What could cause a quadrature encoder to produce this output?

I'm working on a software quadrature decoder and testing with a Lego EV3 medium motor (which has an integrated quadrature encoder).

The thing is, while the large motor produces perfectly normal-looking quadrature output, my medium motor produces this:

Forward Reverse Close forward rise Close reverse rise

Channel 2 transitions always lead Channel 1 by 130-200µs. It is, technically, the right transition sequence for quadrature, but the two signals are almost in phase or antiphase depending on direction.

It's notable that these waveforms are consistent with the ev3dev implementation of the decoder (which I assume is consistent with the Lego implementation) which runs at half resolution by treating edges on one input as clocks and the difference between the two signals as direction. These waveforms act like they're preparing specifically for that kind of detection.

I had hoped to avoid doing it that way because of the reduced precision. I want the code to be a generic, full-precision quadrature decoder but also to work with these motors.

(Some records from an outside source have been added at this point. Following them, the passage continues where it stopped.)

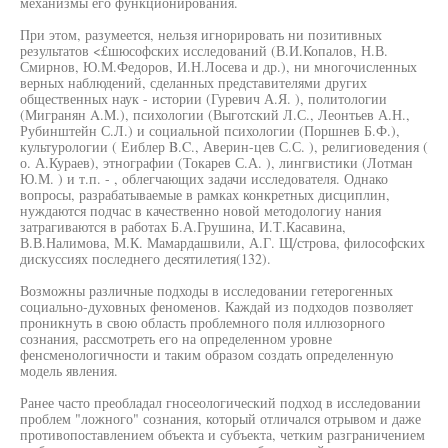
механизмы его функционирования.
При этом, разумеется, нельзя игнорировать ни позитивных
результатов <£шюсофских исследований (В.И.Копалов, Н.В.
Смирнов, Ю.М.Федоров, И.Н.Лосева и др.), ни многочисленных
верных наблюдений, сделанных представителями других
общественных наук - истории (Гуревич А.Я. ), политологии
(Мигранян A.M.), психологии (Выготский Л.С., Леонтьев А.Н.,
Рубинштейн С.Л.) и социальной психологии (Поршнев Б.Ф.),
культурологии ( Еиблер B.C., Аверин-цев С.С. ), религиоведения (
о. А.Кураев), этнографии (Токарев С.А. ), лингвистики (Лотман
Ю.М. ) и т.п. - , облегчающих задачи исследователя. Однако
вопросы, разрабатываемые в рамках конкретных дисциплин,
нуждаются подчас в качественно новой методологиу нания
затрагиваются в работах Б.А.Грушина, И.Т.Касавина,
В.В.Налимова, М.К. Мамардашвили, А.Г. Щ/строва, философских
дискуссиях последнего десятилетия(132).
Возможны различные подходы в исследовании гетерогенных
социально-духовных феноменов. Каждай из подходов позволяет
проникнуть в свою область проблемного поля иллюзорного
сознания, рассмотреть его на определенном уровне
фенсменологичности и таким образом создать определенную
модель явления.
Ранее часто преобладал гносеологический подход в исследовании
проблем "ложного" сознания, который отличался отрывом и даже
противопоставлением объекта и субъекта, четким разграничением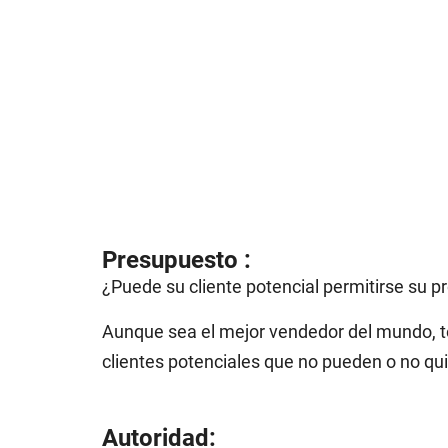
Presupuesto :
¿Puede su cliente potencial permitirse su p
Aunque sea el mejor vendedor del mundo, te
clientes potenciales que no pueden o no qui
Autoridad: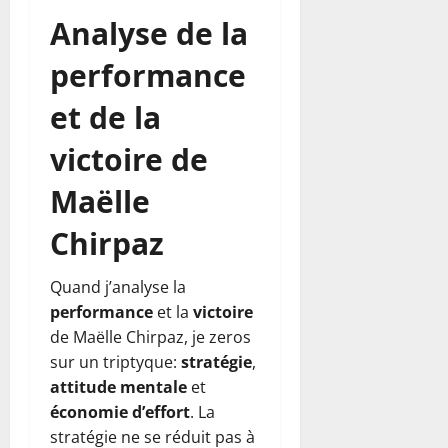
Analyse de la
performance
et de la
victoire de
Maëlle
Chirpaz
Quand j’analyse la
performance
et la
victoire
de Maëlle Chirpaz, je zeros
sur un triptyque:
stratégie
,
attitude mentale
et
économie d’effort
. La
stratégie ne se réduit pas à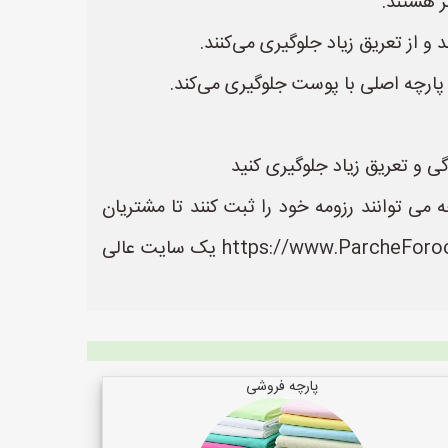
ر هستند.
و از تعریق زیاد جلوگیری می‌کنند.
پارچه اصلی با پوست جلوگیری می‌کند.
گی و تعریق زیاد جلوگیری کنید
ی توانند رزومه خود را ثبت کنند تا مشتریان
بتوانند آسان تر به اطلاعات و خدمات آنها دسترسی داشته باشند. سایت پارچه فروشی ها به نشانی https://www.ParcheForooshiHa.ir یک سایت عالی
پارچه فروشی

The schematics that Lego provide shows what looks to me like a perfectly normal encoder: EV3 medium motor schematic

Even if the sensors aren't well aligned or if they're slow to transition because the LED is too weak, they still shouldn't produce this output should they? My reasoning is that if it's an alignment problem then they should show the same phase overlap in both directions -- not a negative one.

I'm wondering if both lines are ramping slowly, internally, but the transition of the schmitt trigger output on one line causes some kind of noise that provokes earlier detection on the other line.

That doesn't sound right. Does anybody have any better ideas what's going on here?